To do
Copy every entry word for word. Skip the pictures.

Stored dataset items
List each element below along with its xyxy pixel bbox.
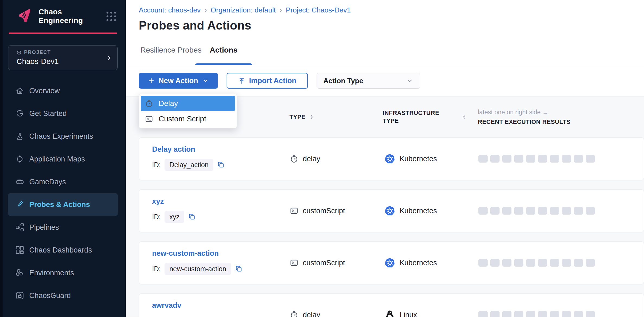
column-label: TYPE <box>289 114 305 121</box>
sidebar-item-chaos-dashboards[interactable]: Chaos Dashboards <box>8 239 118 261</box>
copy-icon[interactable] <box>188 213 196 221</box>
import-action-button[interactable]: Import Action <box>227 73 308 89</box>
infrastructure-value: Kubernetes <box>400 259 437 267</box>
app-title: Chaos Engineering <box>38 8 107 25</box>
sort-icon[interactable] <box>462 115 466 119</box>
infrastructure-cell: Kubernetes <box>384 153 437 164</box>
infrastructure-value: Kubernetes <box>400 207 437 215</box>
terminal-icon <box>290 206 298 215</box>
infrastructure-value: Kubernetes <box>400 155 437 163</box>
main-content: Account: chaos-dev › Organization: defau… <box>126 0 644 317</box>
column-header-type: TYPE <box>289 114 313 121</box>
sidebar-item-environments[interactable]: Environments <box>8 261 118 284</box>
sidebar-item-label: ChaosGuard <box>29 292 71 300</box>
action-name-link[interactable]: awrvadv <box>152 301 181 310</box>
column-header-infrastructure-type: INFRASTRUCTURE TYPE <box>383 109 446 125</box>
menu-item-delay[interactable]: Delay <box>141 96 235 111</box>
sidebar-item-gamedays[interactable]: GameDays <box>8 170 118 193</box>
id-chip: new-custom-action <box>165 263 231 275</box>
upload-icon <box>238 77 245 84</box>
project-selector[interactable]: PROJECT Chaos-Dev1 <box>8 45 118 70</box>
recent-execution-results <box>478 155 595 163</box>
new-action-button[interactable]: New Action <box>139 73 218 89</box>
sidebar-item-label: Probes & Actions <box>29 200 90 209</box>
infrastructure-value: Linux <box>400 311 417 317</box>
menu-item-label: Custom Script <box>159 115 206 123</box>
stopwatch-icon <box>145 99 153 108</box>
chevron-right-icon <box>106 55 112 61</box>
sidebar-item-get-started[interactable]: Get Started <box>8 102 118 125</box>
breadcrumb-account-link[interactable]: Account: chaos-dev <box>139 6 201 14</box>
type-value: customScript <box>303 259 345 267</box>
sidebar-item-label: Application Maps <box>29 155 85 163</box>
sidebar-item-application-maps[interactable]: Application Maps <box>8 148 118 170</box>
table-row: awrvadv delay Linux <box>139 293 644 317</box>
column-header-recent-execution-results: latest one on right side → RECENT EXECUT… <box>478 109 571 125</box>
breadcrumb-project-link[interactable]: Project: Chaos-Dev1 <box>286 6 351 14</box>
flask-icon <box>15 132 24 141</box>
tab-actions[interactable]: Actions <box>195 35 252 65</box>
recent-execution-results <box>478 207 595 215</box>
type-cell: delay <box>290 154 320 163</box>
breadcrumb: Account: chaos-dev › Organization: defau… <box>139 6 644 14</box>
get-started-icon <box>15 109 24 118</box>
terminal-icon <box>145 115 153 123</box>
test-tube-icon <box>15 200 24 209</box>
sidebar-item-label: Chaos Experiments <box>29 132 93 141</box>
type-value: customScript <box>303 207 345 215</box>
menu-item-label: Delay <box>159 99 178 108</box>
kubernetes-icon <box>384 153 395 164</box>
sidebar-item-chaosguard[interactable]: ChaosGuard <box>8 284 118 307</box>
actions-table-body: Delay action ID: Delay_action delay Kube… <box>126 137 644 317</box>
infrastructure-cell: Kubernetes <box>384 205 437 216</box>
new-action-label: New Action <box>159 77 198 85</box>
actions-toolbar: New Action Import Action Action Type <box>126 65 644 96</box>
breadcrumb-org-link[interactable]: Organization: default <box>211 6 276 14</box>
sidebar-item-overview[interactable]: Overview <box>8 79 118 102</box>
tab-label: Resilience Probes <box>140 46 202 54</box>
tab-label: Actions <box>210 46 238 54</box>
type-cell: delay <box>290 310 320 317</box>
linux-icon <box>384 309 395 317</box>
copy-icon[interactable] <box>217 161 225 169</box>
action-name-link[interactable]: Delay action <box>152 145 195 154</box>
action-name-link[interactable]: new-custom-action <box>152 249 219 258</box>
menu-item-custom-script[interactable]: Custom Script <box>141 111 235 127</box>
table-row: new-custom-action ID: new-custom-action … <box>139 241 644 284</box>
sidebar-item-label: Chaos Dashboards <box>29 246 92 254</box>
recent-execution-results <box>478 259 595 267</box>
home-icon <box>15 86 24 95</box>
module-switcher-icon[interactable] <box>107 12 116 21</box>
action-type-select[interactable]: Action Type <box>317 73 420 89</box>
cube-icon <box>17 50 21 55</box>
tab-resilience-probes[interactable]: Resilience Probes <box>140 35 202 65</box>
action-id-row: ID: Delay_action <box>152 159 225 171</box>
sidebar-item-probes-and-actions[interactable]: Probes & Actions <box>8 193 118 216</box>
action-name-link[interactable]: xyz <box>152 197 164 206</box>
chevron-down-icon <box>406 77 413 84</box>
page-header: Account: chaos-dev › Organization: defau… <box>126 0 644 35</box>
type-cell: customScript <box>290 206 345 215</box>
sort-icon[interactable] <box>310 115 313 119</box>
id-label: ID: <box>152 161 161 169</box>
hexagons-icon <box>15 268 24 277</box>
chevron-down-icon <box>202 77 209 84</box>
sidebar-item-chaos-experiments[interactable]: Chaos Experiments <box>8 125 118 148</box>
pipeline-icon <box>15 223 24 232</box>
gamepad-icon <box>15 177 24 186</box>
kubernetes-icon <box>384 257 395 268</box>
infrastructure-cell: Kubernetes <box>384 257 437 268</box>
id-label: ID: <box>152 213 161 221</box>
sidebar-item-label: Overview <box>29 87 60 95</box>
sidebar-item-pipelines[interactable]: Pipelines <box>8 216 118 239</box>
page-title: Probes and Actions <box>139 19 644 32</box>
project-name: Chaos-Dev1 <box>17 57 111 66</box>
sidebar-item-label: Pipelines <box>29 223 59 232</box>
copy-icon[interactable] <box>235 265 243 273</box>
table-row: Delay action ID: Delay_action delay Kube… <box>139 137 644 180</box>
id-label: ID: <box>152 265 161 273</box>
type-value: delay <box>303 311 320 317</box>
app-header: Chaos Engineering <box>17 8 116 24</box>
stopwatch-icon <box>290 310 298 317</box>
kubernetes-icon <box>384 205 395 216</box>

Reply to the task
List each element below along with its xyxy pixel bbox.
column-label: TYPE <box>289 114 305 121</box>
sidebar-item-chaos-dashboards[interactable]: Chaos Dashboards <box>8 239 118 261</box>
copy-icon[interactable] <box>188 213 196 221</box>
import-action-button[interactable]: Import Action <box>227 73 308 89</box>
infrastructure-value: Kubernetes <box>400 259 437 267</box>
app-title: Chaos Engineering <box>38 8 107 25</box>
sort-icon[interactable] <box>462 115 466 119</box>
infrastructure-cell: Kubernetes <box>384 153 437 164</box>
infrastructure-value: Kubernetes <box>400 207 437 215</box>
terminal-icon <box>290 206 298 215</box>
infrastructure-value: Kubernetes <box>400 155 437 163</box>
main-content: Account: chaos-dev › Organization: defau… <box>126 0 644 317</box>
column-header-type: TYPE <box>289 114 313 121</box>
sidebar-item-environments[interactable]: Environments <box>8 261 118 284</box>
sidebar-item-label: ChaosGuard <box>29 292 71 300</box>
action-name-link[interactable]: awrvadv <box>152 301 181 310</box>
column-header-infrastructure-type: INFRASTRUCTURE TYPE <box>383 109 446 125</box>
menu-item-delay[interactable]: Delay <box>141 96 235 111</box>
sidebar-item-gamedays[interactable]: GameDays <box>8 170 118 193</box>
id-chip: new-custom-action <box>165 263 231 275</box>
upload-icon <box>238 77 245 84</box>
project-selector[interactable]: PROJECT Chaos-Dev1 <box>8 45 118 70</box>
recent-execution-results <box>478 155 595 163</box>
new-action-button[interactable]: New Action <box>139 73 218 89</box>
sidebar-item-label: Probes & Actions <box>29 200 90 209</box>
infrastructure-value: Linux <box>400 311 417 317</box>
menu-item-label: Custom Script <box>159 115 206 123</box>
stopwatch-icon <box>145 99 153 108</box>
chevron-right-icon <box>106 55 112 61</box>
sidebar-item-get-started[interactable]: Get Started <box>8 102 118 125</box>
breadcrumb-account-link[interactable]: Account: chaos-dev <box>139 6 201 14</box>
type-value: customScript <box>303 259 345 267</box>
sidebar-item-label: Application Maps <box>29 155 85 163</box>
sidebar-item-application-maps[interactable]: Application Maps <box>8 148 118 170</box>
table-row: awrvadv delay Linux <box>139 293 644 317</box>
column-header-recent-execution-results: latest one on right side → RECENT EXECUT… <box>478 109 571 125</box>
breadcrumb-project-link[interactable]: Project: Chaos-Dev1 <box>286 6 351 14</box>
flask-icon <box>15 132 24 141</box>
tab-actions[interactable]: Actions <box>195 35 252 65</box>
recent-execution-results <box>478 207 595 215</box>
type-cell: delay <box>290 154 320 163</box>
breadcrumb: Account: chaos-dev › Organization: defau… <box>139 6 644 14</box>
get-started-icon <box>15 109 24 118</box>
terminal-icon <box>145 115 153 123</box>
test-tube-icon <box>15 200 24 209</box>
sidebar-item-label: Chaos Experiments <box>29 132 93 141</box>
type-value: customScript <box>303 207 345 215</box>
menu-item-label: Delay <box>159 99 178 108</box>
kubernetes-icon <box>384 153 395 164</box>
sidebar-item-chaosguard[interactable]: ChaosGuard <box>8 284 118 307</box>
actions-table-body: Delay action ID: Delay_action delay Kube… <box>126 137 644 317</box>
infrastructure-cell: Kubernetes <box>384 205 437 216</box>
new-action-label: New Action <box>159 77 198 85</box>
actions-toolbar: New Action Import Action Action Type <box>126 65 644 96</box>
breadcrumb-org-link[interactable]: Organization: default <box>211 6 276 14</box>
sidebar-item-overview[interactable]: Overview <box>8 79 118 102</box>
tab-label: Resilience Probes <box>140 46 202 54</box>
tab-label: Actions <box>210 46 238 54</box>
type-cell: delay <box>290 310 320 317</box>
linux-icon <box>384 309 395 317</box>
copy-icon[interactable] <box>217 161 225 169</box>
action-name-link[interactable]: Delay action <box>152 145 195 154</box>
action-name-link[interactable]: new-custom-action <box>152 249 219 258</box>
menu-item-custom-script[interactable]: Custom Script <box>141 111 235 127</box>
table-row: new-custom-action ID: new-custom-action … <box>139 241 644 284</box>
sidebar-item-label: Chaos Dashboards <box>29 246 92 254</box>
recent-execution-results <box>478 259 595 267</box>
home-icon <box>15 86 24 95</box>
module-switcher-icon[interactable] <box>107 12 116 21</box>
action-type-select[interactable]: Action Type <box>317 73 420 89</box>
cube-icon <box>17 50 21 55</box>
tab-resilience-probes[interactable]: Resilience Probes <box>140 35 202 65</box>
action-id-row: ID: Delay_action <box>152 159 225 171</box>
sidebar-item-probes-and-actions[interactable]: Probes & Actions <box>8 193 118 216</box>
action-name-link[interactable]: xyz <box>152 197 164 206</box>
chevron-down-icon <box>406 77 413 84</box>
page-header: Account: chaos-dev › Organization: defau… <box>126 0 644 35</box>
type-cell: customScript <box>290 206 345 215</box>
sort-icon[interactable] <box>310 115 313 119</box>
id-label: ID: <box>152 161 161 169</box>
hexagons-icon <box>15 268 24 277</box>
chevron-down-icon <box>202 77 209 84</box>
sidebar-item-chaos-experiments[interactable]: Chaos Experiments <box>8 125 118 148</box>
pipeline-icon <box>15 223 24 232</box>
gamepad-icon <box>15 177 24 186</box>
kubernetes-icon <box>384 257 395 268</box>
infrastructure-cell: Kubernetes <box>384 257 437 268</box>
id-label: ID: <box>152 213 161 221</box>
sidebar-item-label: Overview <box>29 87 60 95</box>
sidebar-item-pipelines[interactable]: Pipelines <box>8 216 118 239</box>
page-title: Probes and Actions <box>139 19 644 32</box>
project-name: Chaos-Dev1 <box>17 57 111 66</box>
sidebar-item-label: Pipelines <box>29 223 59 232</box>
copy-icon[interactable] <box>235 265 243 273</box>
table-row: Delay action ID: Delay_action delay Kube… <box>139 137 644 180</box>
id-label: ID: <box>152 265 161 273</box>
type-value: delay <box>303 311 320 317</box>
app-header: Chaos Engineering <box>17 8 116 24</box>
stopwatch-icon <box>290 310 298 317</box>
kubernetes-icon <box>384 205 395 216</box>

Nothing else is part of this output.